Start of WORKING DATA

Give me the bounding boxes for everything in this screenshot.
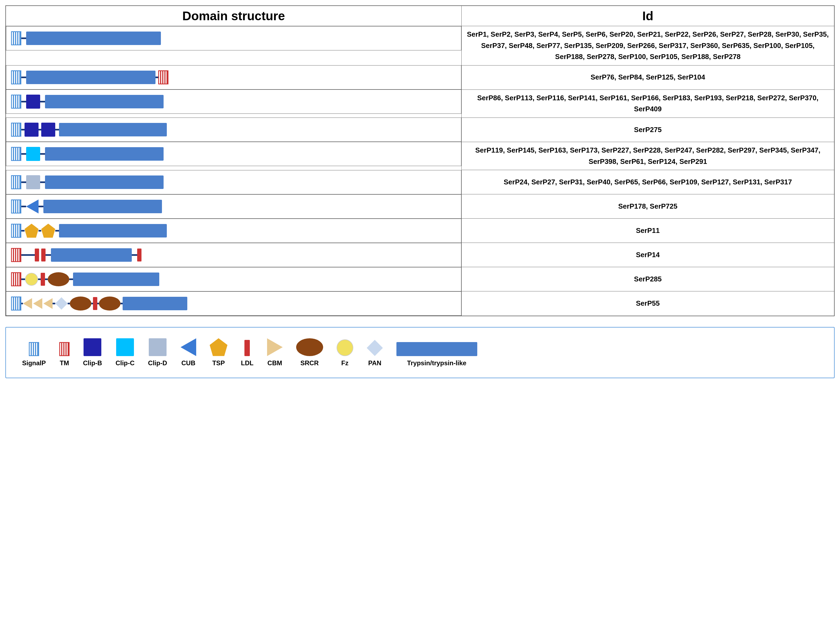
legend-ldl: LDL — [241, 340, 254, 367]
id-cell-3: SerP86, SerP113, SerP116, SerP141, SerP1… — [461, 90, 834, 117]
domain-cell-7 — [6, 194, 461, 218]
signalp-domain — [11, 175, 21, 189]
connector — [40, 101, 45, 103]
trypsin-domain — [45, 95, 164, 108]
legend-clipb: Clip-B — [83, 338, 102, 367]
legend-srcr-icon — [296, 338, 323, 356]
ldl-domain-2 — [41, 248, 46, 261]
connector — [21, 278, 25, 280]
ldl-domain-1 — [35, 248, 39, 261]
ldl-domain-3 — [137, 248, 142, 261]
srcr-domain-2 — [99, 297, 120, 310]
legend-cub: CUB — [180, 338, 196, 367]
legend-pan: PAN — [367, 340, 383, 367]
domain-cell-1 — [6, 26, 461, 51]
legend-tsp-label: TSP — [212, 359, 225, 367]
trypsin-domain — [59, 123, 167, 136]
tm-domain — [158, 70, 169, 84]
legend-cbm: CBM — [267, 338, 283, 367]
legend-pan-label: PAN — [368, 359, 381, 367]
legend-tm: TM — [59, 342, 69, 367]
domain-cell-9 — [6, 243, 461, 267]
ldl-domain — [93, 297, 97, 310]
connector — [38, 206, 43, 207]
trypsin-domain — [123, 297, 187, 310]
fz-domain — [25, 273, 38, 286]
domain-cell-2 — [6, 65, 461, 90]
legend-trypsin-icon — [396, 342, 477, 356]
legend-clipd-icon — [149, 338, 167, 356]
connector — [38, 278, 41, 280]
connector — [45, 278, 48, 280]
id-cell-9: SerP14 — [461, 243, 834, 267]
connector — [21, 153, 26, 155]
connector — [120, 303, 123, 304]
signalp-domain — [11, 95, 21, 109]
trypsin-domain — [73, 272, 159, 286]
connector — [21, 77, 26, 78]
legend-tm-label: TM — [60, 359, 69, 367]
domain-cell-11 — [6, 291, 461, 316]
legend-signalp: SignalP — [22, 342, 46, 367]
signalp-domain — [11, 224, 21, 238]
id-cell-4: SerP275 — [461, 117, 834, 142]
id-cell-6: SerP24, SerP27, SerP31, SerP40, SerP65, … — [461, 170, 834, 194]
pan-domain — [55, 297, 68, 310]
connector — [155, 77, 158, 78]
domain-cell-5 — [6, 142, 461, 166]
legend-cbm-label: CBM — [267, 359, 282, 367]
legend-tm-icon — [59, 342, 69, 356]
legend-ldl-icon — [245, 340, 250, 356]
id-column-header: Id — [461, 6, 834, 26]
trypsin-domain — [43, 200, 162, 213]
legend-trypsin-label: Trypsin/trypsin-like — [407, 359, 466, 367]
connector — [52, 303, 55, 304]
connector — [21, 101, 26, 103]
table-row: SerP24, SerP27, SerP31, SerP40, SerP65, … — [6, 170, 834, 194]
signalp-domain — [11, 147, 21, 161]
legend-ldl-label: LDL — [241, 359, 254, 367]
table-row: SerP76, SerP84, SerP125, SerP104 — [6, 65, 834, 90]
legend-trypsin: Trypsin/trypsin-like — [396, 342, 477, 367]
legend-clipc-icon — [116, 338, 134, 356]
connector — [40, 182, 45, 183]
trypsin-domain — [26, 71, 155, 84]
id-cell-8: SerP11 — [461, 218, 834, 243]
connector — [55, 230, 59, 232]
clipd-domain — [26, 175, 40, 189]
legend-cub-label: CUB — [182, 359, 196, 367]
legend-clipc-label: Clip-C — [115, 359, 135, 367]
legend-clipb-label: Clip-B — [83, 359, 102, 367]
legend-clipd-label: Clip-D — [148, 359, 167, 367]
connector — [69, 278, 73, 280]
clipc-domain — [26, 147, 40, 161]
cbm-domain-1 — [23, 298, 32, 309]
legend-fz-icon — [336, 339, 353, 356]
legend-tsp-icon — [210, 338, 227, 356]
connector — [21, 129, 25, 130]
domain-column-header: Domain structure — [6, 6, 461, 26]
domain-structure-table: Domain structure Id SerP1, SerP2, SerP3,… — [5, 5, 835, 316]
connector — [40, 153, 45, 155]
domain-cell-3 — [6, 90, 461, 114]
tsp-domain-2 — [41, 224, 55, 238]
trypsin-domain — [45, 175, 164, 189]
cbm-domain-3 — [43, 298, 52, 309]
connector — [21, 182, 26, 183]
tm-domain-left — [11, 248, 21, 262]
legend-cub-icon — [180, 338, 196, 356]
legend-fz-label: Fz — [341, 359, 349, 367]
clipb-domain-2 — [41, 123, 55, 137]
legend: SignalP TM Clip-B Clip-C Clip-D CUB TSP … — [5, 327, 835, 378]
legend-srcr-label: SRCR — [300, 359, 319, 367]
connector — [21, 254, 35, 256]
tsp-domain-1 — [25, 224, 38, 238]
domain-cell-6 — [6, 170, 461, 194]
table-row: SerP55 — [6, 291, 834, 316]
connector — [38, 230, 41, 232]
connector — [68, 303, 70, 304]
legend-clipd: Clip-D — [148, 338, 167, 367]
id-cell-10: SerP285 — [461, 267, 834, 291]
table-row: SerP178, SerP725 — [6, 194, 834, 218]
table-row: SerP14 — [6, 243, 834, 267]
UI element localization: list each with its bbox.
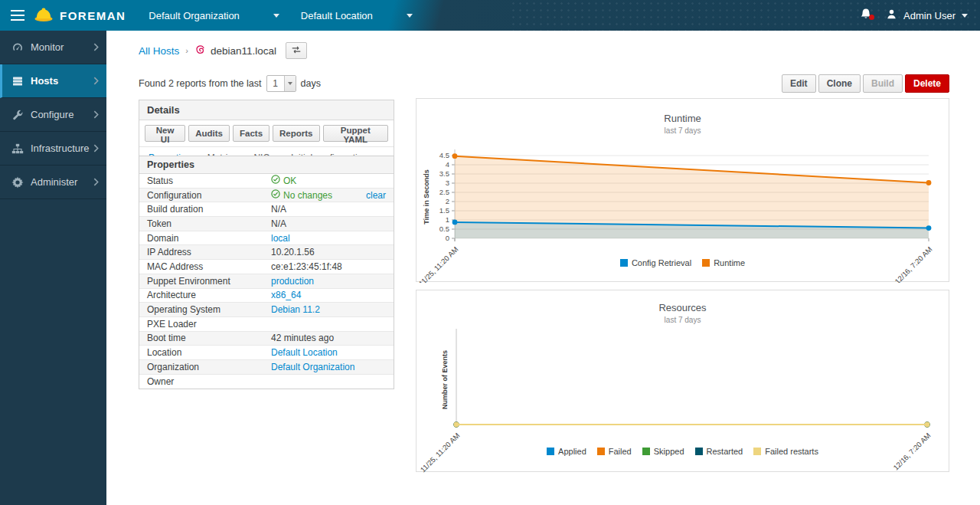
select-caret-icon [284,76,296,91]
property-value-link[interactable]: Default Location [271,347,394,358]
clear-link[interactable]: clear [366,190,394,201]
property-label: Token [139,218,271,229]
breadcrumb-all-hosts-link[interactable]: All Hosts [139,45,179,57]
host-action-buttons: Edit Clone Build Delete [782,74,949,93]
legend-item-applied[interactable]: Applied [547,447,586,456]
svg-text:2.5: 2.5 [439,188,449,196]
breadcrumb-current: debian11.local [194,44,276,57]
user-menu[interactable]: Admin User [883,8,980,22]
brand-name: FOREMAN [60,9,126,22]
sidebar-item-infrastructure[interactable]: Infrastructure [0,132,106,166]
days-select[interactable]: 1 [266,75,296,92]
legend-swatch [620,259,628,267]
legend-label: Applied [558,447,586,456]
organization-dropdown[interactable]: Default Organization [138,0,290,31]
puppet-yaml-button[interactable]: Puppet YAML [323,125,389,142]
chevron-right-icon [93,77,99,85]
legend-item-restarted[interactable]: Restarted [695,447,743,456]
breadcrumb-separator: › [185,46,188,55]
property-label: Domain [139,233,271,244]
legend-item-skipped[interactable]: Skipped [642,447,684,456]
audits-button[interactable]: Audits [188,125,230,142]
legend-item-failed[interactable]: Failed [597,447,632,456]
property-row: IP Address10.20.1.56 [139,245,394,260]
sidebar-item-hosts[interactable]: Hosts [0,64,106,98]
legend-swatch [753,448,761,455]
property-value: N/A [271,218,394,229]
main-content: All Hosts › debian11.local Found 2 repor… [106,31,980,505]
property-row: Build durationN/A [139,202,394,217]
property-value-link[interactable]: Debian 11.2 [271,304,394,315]
property-label: Operating System [139,304,271,315]
sidebar-item-label: Infrastructure [31,143,93,154]
svg-text:2: 2 [446,197,449,205]
sidebar-item-configure[interactable]: Configure [0,98,106,132]
property-label: Location [139,347,271,358]
property-value: ce:e1:23:45:1f:48 [271,261,394,272]
server-icon [11,75,24,87]
sidebar: MonitorHostsConfigureInfrastructureAdmin… [0,31,106,505]
details-panel-title: Details [139,100,394,120]
sidebar-item-label: Administer [31,176,93,188]
sidebar-item-label: Configure [31,109,93,120]
property-label: PXE Loader [139,319,271,330]
property-label: Boot time [139,333,271,343]
svg-text:3.5: 3.5 [439,169,449,178]
details-buttons: New UIAuditsFactsReportsPuppet YAML [139,120,394,147]
delete-button[interactable]: Delete [905,74,949,93]
legend-item-runtime[interactable]: Runtime [702,258,745,267]
property-row: StatusOK [139,174,394,189]
property-value-link[interactable]: Default Organization [271,362,394,372]
legend-item-config-retrieval[interactable]: Config Retrieval [620,258,691,267]
facts-button[interactable]: Facts [233,125,270,142]
user-name: Admin User [903,10,956,21]
legend-swatch [642,448,650,455]
property-row: Architecturex86_64 [139,289,394,303]
build-button[interactable]: Build [863,74,903,93]
resources-legend: AppliedFailedSkippedRestartedFailed rest… [416,447,949,456]
debian-os-icon [194,44,206,57]
legend-label: Failed restarts [765,447,818,456]
reports-summary: Found 2 reports from the last 1 days [139,75,321,92]
resources-plot-area: Number of Events11/25, 11:20 AM12/16, 7:… [416,290,950,473]
gauge-icon [11,41,24,54]
property-value-link[interactable]: x86_64 [271,290,394,300]
sidebar-item-label: Monitor [31,41,93,53]
legend-swatch [695,448,703,455]
property-label: Organization [139,362,271,372]
location-dropdown[interactable]: Default Location [290,0,423,31]
reports-button[interactable]: Reports [273,125,319,142]
notifications-button[interactable] [849,8,883,23]
svg-text:0: 0 [446,234,449,242]
clone-button[interactable]: Clone [818,74,861,93]
check-circle-icon [271,175,280,186]
sidebar-item-administer[interactable]: Administer [0,166,106,199]
host-name: debian11.local [211,45,276,57]
legend-label: Restarted [707,447,743,456]
property-value-link[interactable]: local [271,233,394,244]
legend-label: Skipped [654,447,684,456]
user-icon [886,8,897,22]
svg-text:1: 1 [446,215,449,224]
property-row: Puppet Environmentproduction [139,274,394,289]
property-value-link[interactable]: production [271,276,394,287]
legend-swatch [702,259,710,267]
property-row: Owner [139,375,394,389]
svg-text:0.5: 0.5 [439,225,449,233]
new-ui-button[interactable]: New UI [145,125,185,142]
caret-down-icon [273,14,279,18]
hamburger-menu-button[interactable] [0,10,34,21]
edit-button[interactable]: Edit [782,74,816,93]
property-label: Status [139,175,271,186]
property-label: Configuration [139,190,271,201]
runtime-chart-panel: Runtimelast 7 days00.511.522.533.544.5Ti… [416,98,949,282]
organization-label: Default Organization [149,10,240,21]
properties-table: Properties StatusOKConfigurationNo chang… [139,156,394,389]
property-row: PXE Loader [139,317,394,332]
legend-label: Failed [609,447,632,456]
chevron-right-icon [93,43,99,51]
ui-switcher-button[interactable] [286,42,307,59]
legend-item-failed-restarts[interactable]: Failed restarts [753,447,818,456]
sidebar-item-monitor[interactable]: Monitor [0,31,106,64]
foreman-logo[interactable]: FOREMAN [34,6,138,25]
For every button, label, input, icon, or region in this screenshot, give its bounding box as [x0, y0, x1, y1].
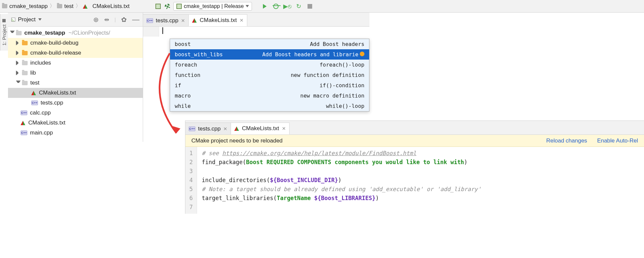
locate-icon[interactable]: ⊕: [93, 16, 99, 24]
cmake-icon: [21, 121, 26, 125]
line-numbers: 1234567: [185, 147, 197, 214]
editor-tab[interactable]: C++tests.cpp✕: [143, 14, 189, 26]
cmake-icon: [31, 91, 36, 95]
tree-row[interactable]: cmake-build-debug: [8, 38, 143, 48]
code-editor[interactable]: 1234567 # see https://cmake.org/cmake/he…: [185, 147, 644, 214]
collapse-all-icon[interactable]: ⇹: [104, 16, 109, 23]
autocomplete-item-selected[interactable]: boost_with_libsAdd Boost headers and lib…: [170, 49, 369, 60]
autocomplete-item[interactable]: boostAdd Boost headers: [170, 39, 369, 49]
close-icon[interactable]: ✕: [240, 18, 244, 23]
main-toolbar: cmake_testapp 〉 test 〉 CMakeLists.txt ⚒ …: [0, 0, 644, 13]
cpp-icon: C++: [21, 130, 27, 135]
breadcrumb-item-file[interactable]: CMakeLists.txt: [83, 3, 129, 10]
editor-tab-active[interactable]: CMakeLists.txt✕: [188, 14, 247, 26]
folder-icon: [57, 4, 62, 8]
cmake-icon: [83, 4, 88, 9]
cmake-icon: [192, 18, 197, 23]
editor-top: C++tests.cpp✕ CMakeLists.txt✕: [143, 13, 369, 37]
autocomplete-item[interactable]: macronew macro definition: [170, 91, 369, 101]
folder-icon: [2, 4, 7, 8]
tree-row-selected[interactable]: CMakeLists.txt: [8, 88, 143, 98]
tree-row[interactable]: includes: [8, 58, 143, 68]
folder-icon: [22, 51, 28, 55]
code-lines[interactable]: # see https://cmake.org/cmake/help/lates…: [197, 147, 486, 214]
settings-icon[interactable]: ✿: [121, 16, 127, 24]
cpp-icon: C++: [189, 127, 195, 131]
tree-row[interactable]: C++calc.cpp: [8, 108, 143, 118]
chevron-right-icon: 〉: [76, 3, 81, 10]
editor-line[interactable]: [159, 27, 163, 35]
chevron-down-icon: [246, 5, 249, 7]
run-window-icon[interactable]: [155, 3, 161, 10]
editor-bottom: C++tests.cpp✕ CMakeLists.txt✕ CMake proj…: [185, 121, 644, 214]
cpp-icon: C++: [21, 111, 27, 115]
run-coverage-button[interactable]: ▶⎋: [284, 3, 291, 10]
project-icon: [11, 18, 15, 22]
chevron-down-icon: [38, 18, 42, 21]
close-icon[interactable]: ✕: [282, 126, 286, 131]
build-icon[interactable]: ⚒: [163, 2, 172, 11]
intention-bulb-icon: [360, 52, 364, 56]
folder-icon: [16, 31, 22, 35]
project-panel: Project ⊕ ⇹ | ✿ — cmake_testapp ~/CLionP…: [8, 13, 143, 142]
autocomplete-popup: boostAdd Boost headers boost_with_libsAd…: [170, 39, 369, 112]
cmake-icon: [234, 126, 239, 131]
text-cursor: [162, 27, 163, 34]
hide-panel-icon[interactable]: —: [132, 15, 139, 24]
reload-changes-link[interactable]: Reload changes: [546, 137, 587, 144]
folder-icon: [22, 71, 28, 75]
profile-button[interactable]: ↻: [295, 3, 302, 10]
tree-row[interactable]: CMakeLists.txt: [8, 118, 143, 128]
tree-row[interactable]: cmake-build-release: [8, 48, 143, 58]
project-tool-icon: [3, 19, 6, 22]
autocomplete-item[interactable]: functionnew function definition: [170, 70, 369, 80]
run-config-selector[interactable]: cmake_testapp | Release: [173, 2, 252, 11]
chevron-right-icon: 〉: [50, 3, 55, 10]
cpp-icon: C++: [31, 101, 38, 105]
editor-gutter: [143, 27, 159, 37]
tree-row[interactable]: C++main.cpp: [8, 128, 143, 138]
project-panel-header: Project ⊕ ⇹ | ✿ —: [8, 13, 143, 27]
run-config-label: cmake_testapp | Release: [184, 3, 244, 9]
tree-row-root[interactable]: cmake_testapp ~/CLionProjects/: [8, 28, 143, 38]
editor-tab[interactable]: C++tests.cpp✕: [185, 123, 231, 134]
close-icon[interactable]: ✕: [223, 126, 227, 131]
close-icon[interactable]: ✕: [181, 18, 185, 23]
tree-row[interactable]: test: [8, 78, 143, 88]
tool-window-tab-project[interactable]: 1: Project: [0, 14, 8, 51]
autocomplete-item[interactable]: foreachforeach()-loop: [170, 60, 369, 70]
breadcrumb-item-root[interactable]: cmake_testapp: [2, 3, 48, 10]
autocomplete-item[interactable]: ifif()-condition: [170, 80, 369, 91]
tool-window-tab-label: 1: Project: [1, 24, 7, 45]
project-view-selector[interactable]: Project: [11, 16, 42, 23]
enable-auto-reload-link[interactable]: Enable Auto-Rel: [597, 137, 638, 144]
breadcrumb: cmake_testapp 〉 test 〉 CMakeLists.txt: [2, 3, 129, 10]
notice-message: CMake project needs to be reloaded: [191, 137, 283, 144]
folder-icon: [22, 61, 28, 65]
breadcrumb-item-test[interactable]: test: [57, 3, 73, 10]
tree-row[interactable]: lib: [8, 68, 143, 78]
folder-icon: [22, 41, 28, 45]
run-buttons: ▶⎋ ↻: [261, 3, 313, 10]
target-icon: [176, 4, 182, 9]
folder-icon: [22, 81, 28, 85]
cmake-reload-notice: CMake project needs to be reloaded Reloa…: [185, 135, 644, 147]
debug-button[interactable]: [273, 3, 279, 10]
editor-tab-active[interactable]: CMakeLists.txt✕: [231, 123, 289, 134]
project-path: ~/CLionProjects/: [69, 30, 110, 36]
svg-marker-0: [172, 126, 180, 133]
cpp-icon: C++: [146, 18, 153, 23]
stop-button[interactable]: [307, 3, 313, 10]
project-tree[interactable]: cmake_testapp ~/CLionProjects/ cmake-bui…: [8, 27, 143, 142]
run-button[interactable]: [261, 3, 268, 10]
editor-tabbar: C++tests.cpp✕ CMakeLists.txt✕: [143, 13, 369, 27]
editor-tabbar: C++tests.cpp✕ CMakeLists.txt✕: [185, 121, 644, 135]
tree-row[interactable]: C++tests.cpp: [8, 98, 143, 108]
autocomplete-item[interactable]: whilewhile()-loop: [170, 101, 369, 111]
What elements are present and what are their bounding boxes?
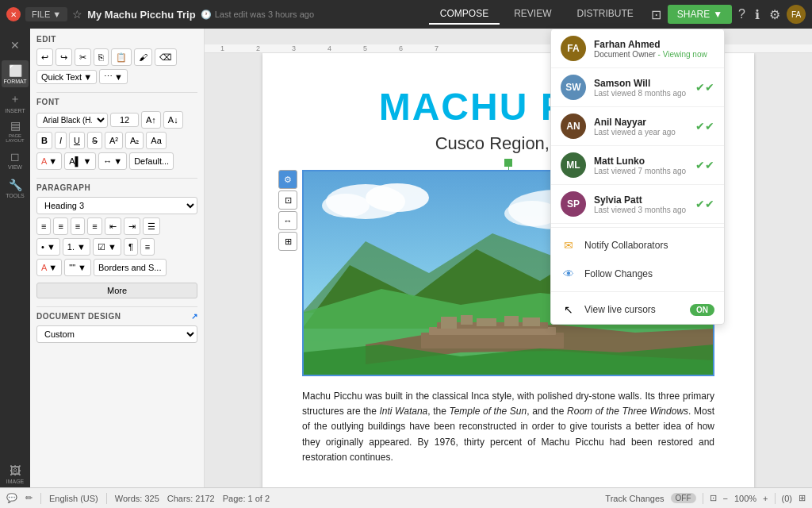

End of WORKING DATA

# INSTRUCTIONS TO FOLLOW:
Search the entries for the word "Organization". Copy each line where it appears.

# RESULT OF THE EXERCISE:
organization-dropdown[interactable]: Default Organization [138,0,290,31]
property-value-link[interactable]: Default Organization [271,362,394,372]
property-label: Organization [139,362,271,372]
organization-label: Default Organization [149,10,240,21]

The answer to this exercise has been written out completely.